• [Task item]: The expected answer is the set of lines in the data below between the line holding "Achraf Gharib" and the line holding "هشام مرزاق العلوي", inclusive, written out exactly.

[Opening Extracted entries section]

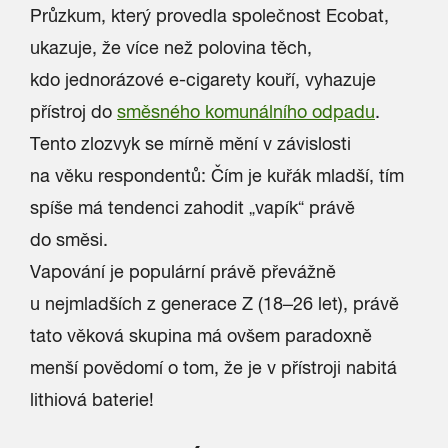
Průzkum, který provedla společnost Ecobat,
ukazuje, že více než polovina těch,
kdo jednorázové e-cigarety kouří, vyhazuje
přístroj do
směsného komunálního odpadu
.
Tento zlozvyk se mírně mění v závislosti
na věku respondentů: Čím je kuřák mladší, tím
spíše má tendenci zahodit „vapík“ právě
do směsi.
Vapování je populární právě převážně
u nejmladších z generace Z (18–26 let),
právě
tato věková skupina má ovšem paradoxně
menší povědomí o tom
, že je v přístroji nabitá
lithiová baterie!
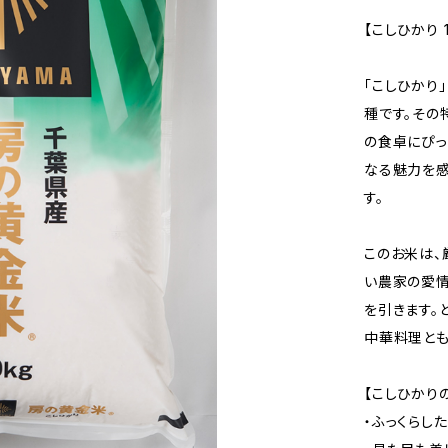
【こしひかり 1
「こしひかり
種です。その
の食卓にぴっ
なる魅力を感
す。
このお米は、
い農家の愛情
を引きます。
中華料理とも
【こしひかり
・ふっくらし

[Closing Extracted entries section]
[Opening Extracted entries section]

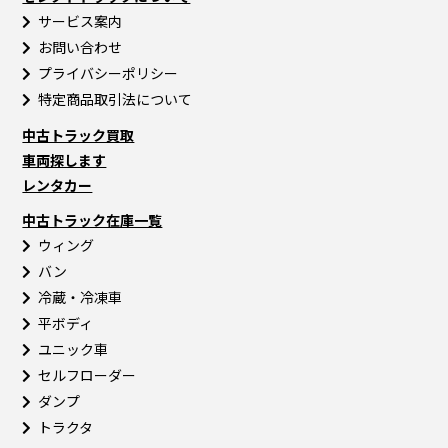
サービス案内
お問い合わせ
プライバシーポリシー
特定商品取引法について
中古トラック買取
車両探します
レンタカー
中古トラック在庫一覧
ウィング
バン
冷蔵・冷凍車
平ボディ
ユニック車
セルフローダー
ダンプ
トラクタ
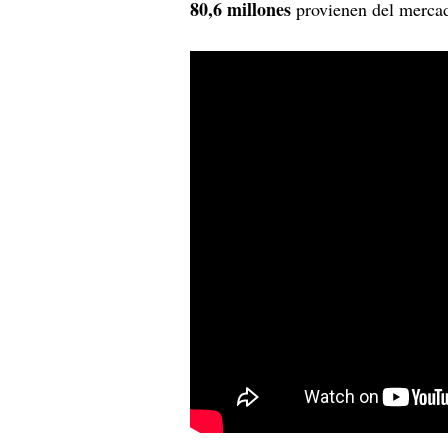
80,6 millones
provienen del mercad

[Closing Extracted entries section]
[Opening Extracted entries section]

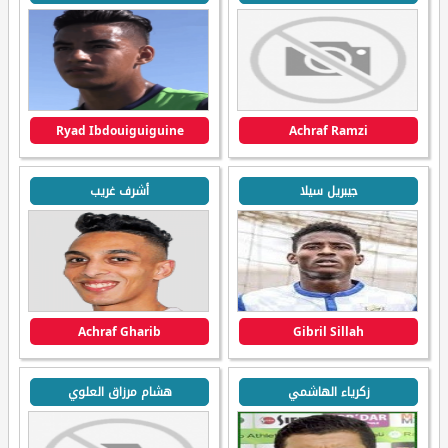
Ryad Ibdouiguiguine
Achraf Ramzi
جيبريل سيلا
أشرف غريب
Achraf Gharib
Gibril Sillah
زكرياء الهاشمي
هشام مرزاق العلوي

[Closing Extracted entries section]

• [Output]:
Achraf Gharib
Gibril Sillah
زكرياء الهاشمي
هشام مرزاق العلوي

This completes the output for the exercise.